今振り返ってみると、ここ20年ほどの総理大臣の中で、米政治学者ジョセフ・ナイが提唱した「ソフト・パワー」の有用性を最もよく理解していたのは、麻生氏だったのかもしれない。麻生氏の外交目的は極めて明確である。それは、「日米同盟の下に、民主主義、自由、人権、市場原理といった、米国と共有する『普遍的価値』を、アジアに広めていくこと」に尽きる。この目的を達成するために、一般的な外交で用いられる軍事力や経済援助(または制裁)というハードな有形手段だけでなく、例えば社会インフラを建設する日本の優れた「技術力」や、麻生氏が大好きなマンガに代表される日本の「文化」といった、ソフトな無形資源も活用したのである。

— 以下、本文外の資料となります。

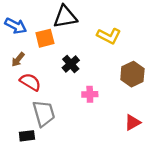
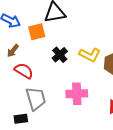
yellow L-shape: (109, 36) -> (90, 55), moved
pink cross: (90, 94) -> (77, 94), moved, size x1.5

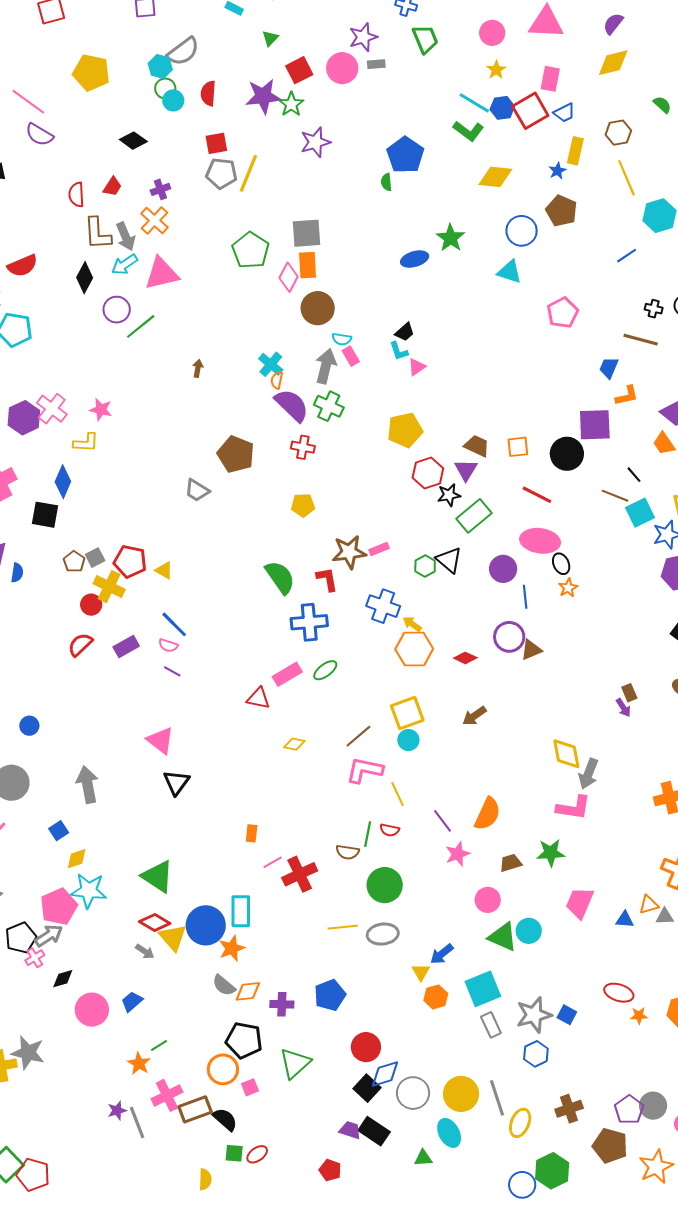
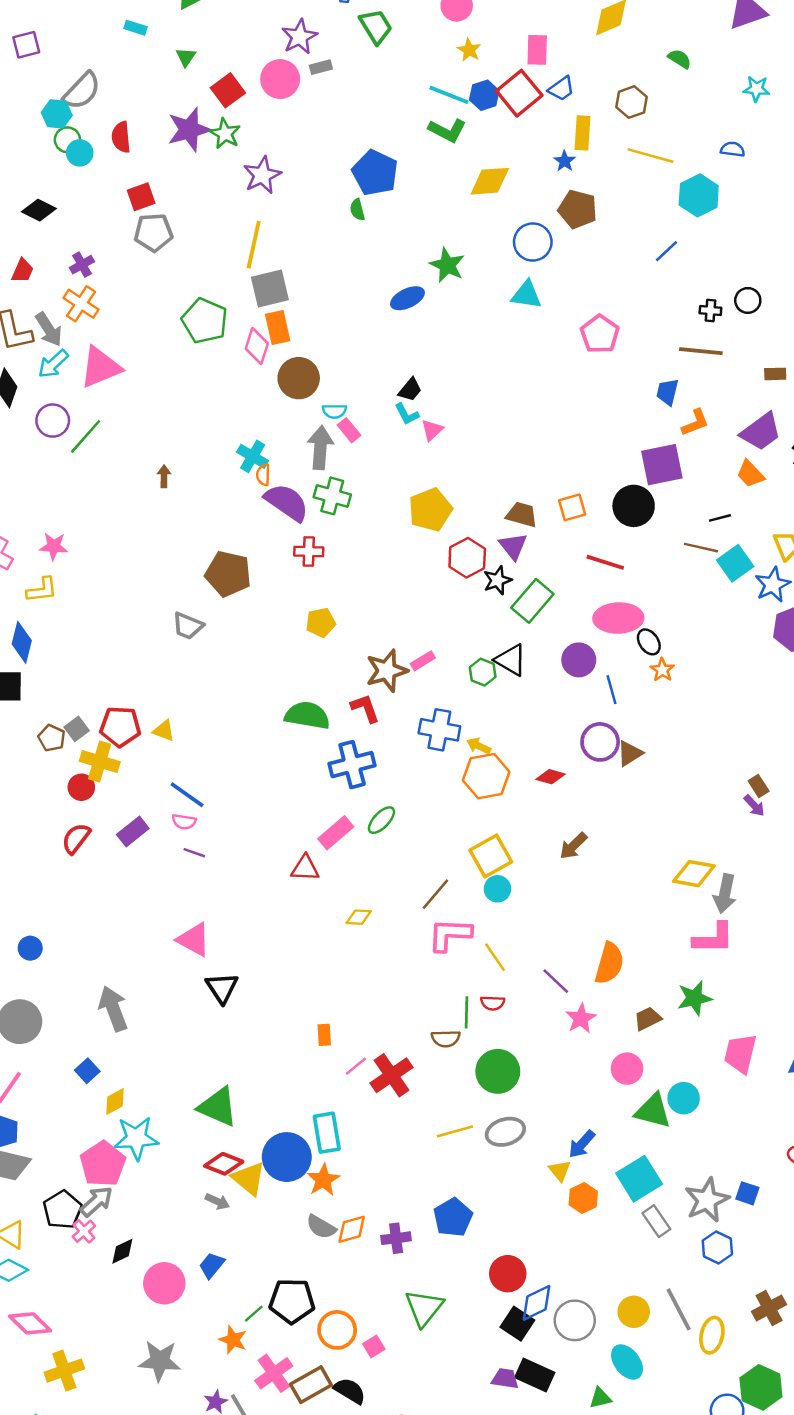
yellow line: (248, 173) -> (254, 245), moved
yellow line: (626, 178) -> (651, 156), turned -42
black line: (634, 475) -> (720, 518), turned -54
green semicircle: (280, 577) -> (307, 715), turned -36
yellow diamond: (566, 754) -> (694, 874), turned -60
black pentagon: (244, 1040) -> (292, 1301), moved
gray star: (28, 1053) -> (160, 1361), moved
yellow circle: (461, 1094) -> (634, 1312), size x0.7

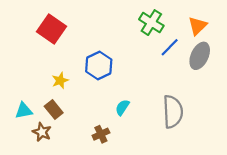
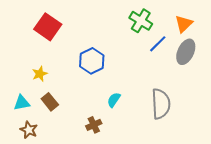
yellow star: (60, 81) -> (40, 74), moved
brown star: (42, 132) -> (29, 130), moved

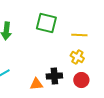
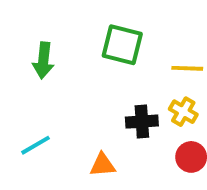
black cross: (54, 76) -> (142, 122), moved

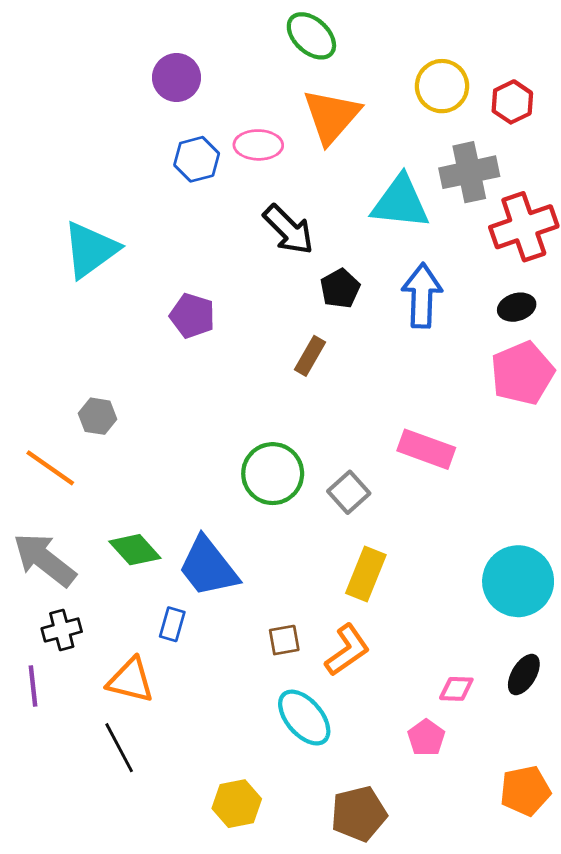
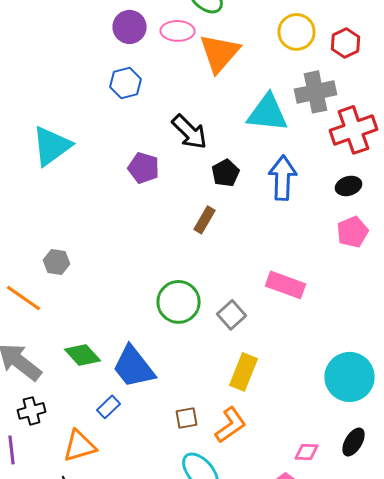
purple circle: (177, 77) -> (130, 27), moved
pink ellipse: (258, 145) -> (178, 31), moved
purple pentagon: (192, 316) -> (144, 168), moved
pink pentagon: (522, 373) -> (352, 232), size x0.7
blue rectangle: (172, 624) -> (108, 407), turned 30
orange triangle: (131, 680) -> (80, 446), turned -30

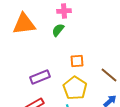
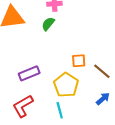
orange square: (77, 61) -> (79, 61), moved

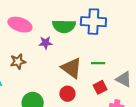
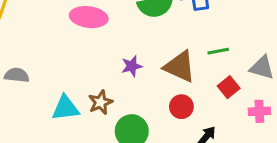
purple star: (46, 43) -> (132, 66), moved
brown star: (18, 62) -> (100, 102), moved

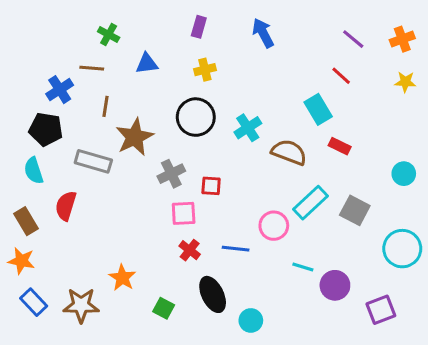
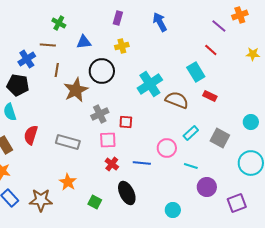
orange cross: (402, 39) -> (240, 15), moved
black circle: (196, 117) -> (102, 71), moved
cyan cross: (248, 128) -> (150, 84), size x1.4
gray rectangle: (93, 161) -> (68, 142), moved
cyan circle: (404, 174) -> (251, 122), moved
cyan rectangle: (310, 203) -> (191, 133), size x0.7
cyan line: (303, 267) -> (191, 166), moved
cyan circle: (251, 320) -> (173, 210), moved

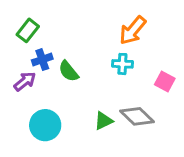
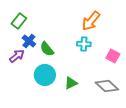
blue cross: (42, 60) -> (29, 41), turned -32
gray diamond: (137, 116) -> (107, 86), moved
cyan circle: (45, 125) -> (45, 75), moved

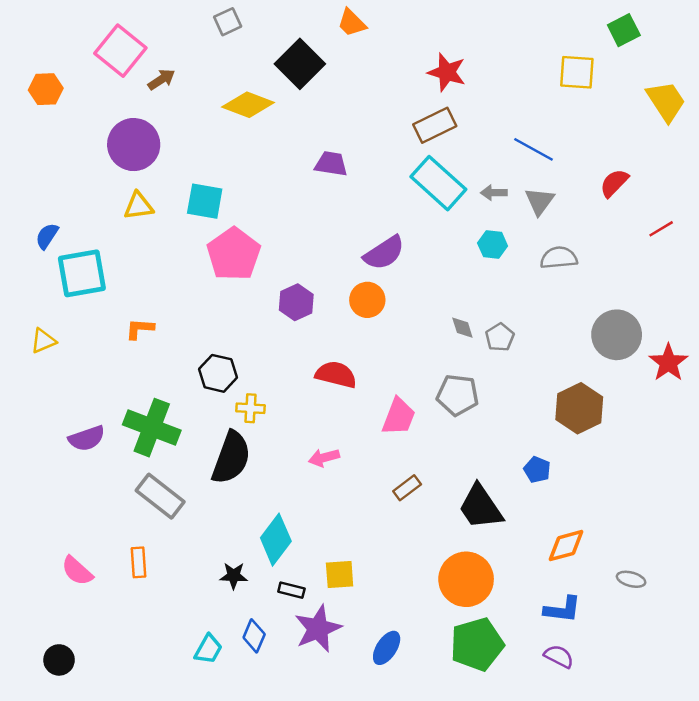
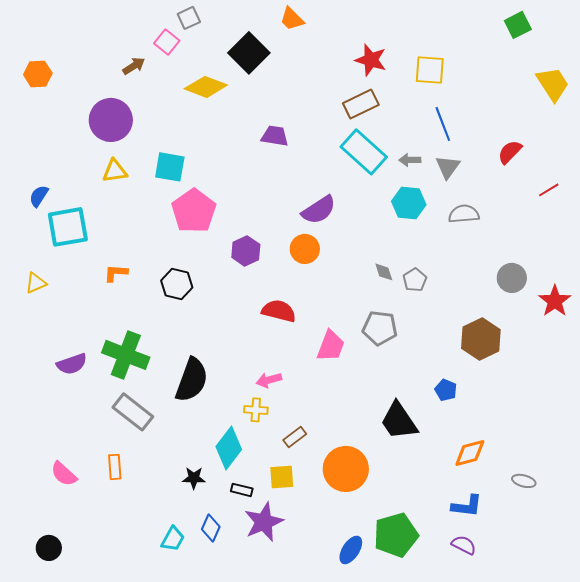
pink square: (120, 51) -> (167, 42), moved, size x0.6
yellow square: (577, 72) -> (430, 70), moved
blue line: (534, 149) -> (443, 124), turned 40
cyan hexagon: (493, 244) -> (409, 203), size x1.4
gray circle: (617, 335) -> (512, 278), size x0.7
black hexagon: (218, 373) -> (177, 284), moved
yellow cross: (250, 408) -> (256, 410), moved
brown rectangle: (407, 488) -> (295, 437), moved
orange circle: (466, 579) -> (346, 469), moved
blue ellipse: (387, 648) -> (351, 550), moved

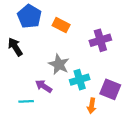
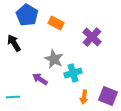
purple cross: (100, 40) -> (92, 37), turned -30
purple square: (110, 89) -> (108, 96), moved
cyan line: (26, 101) -> (13, 97), moved

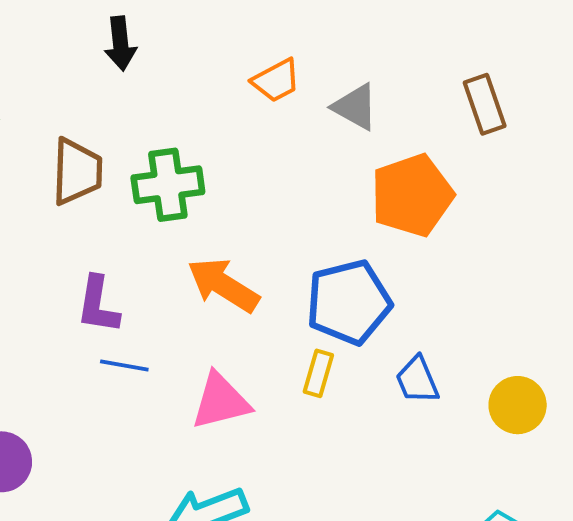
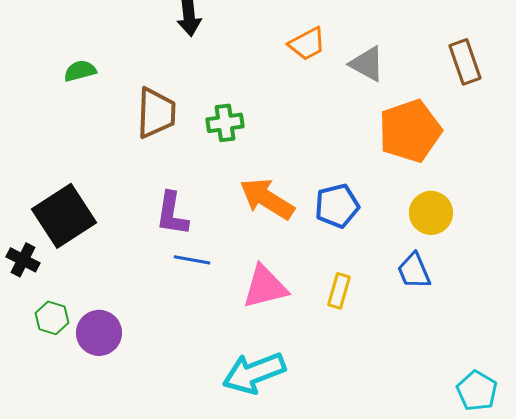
green cross: (168, 185) -> (225, 123), size x0.7
blue pentagon: (349, 302) -> (337, 206), moved, size x0.7
yellow rectangle: (318, 373) -> (339, 291), moved
yellow circle: (518, 405) -> (431, 213), moved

ソフト・パワー 21世紀国際政治を制する見えざる力 ジョセフ・S・ナイ 山岡 洋一 日本経済新聞社 2004-09-14 Amazonで詳しく見る by G-Tools |
麻生氏の志は、残念ながらわずか1年足らずで閉ざされてしまった。それ以降、民主党政権の下で日米関係は不安定となり、中国、韓国、さらにはロシアも公然と日本の領海・領土を脅かすようになり、日本に「ハード・パワー」を突きつけている。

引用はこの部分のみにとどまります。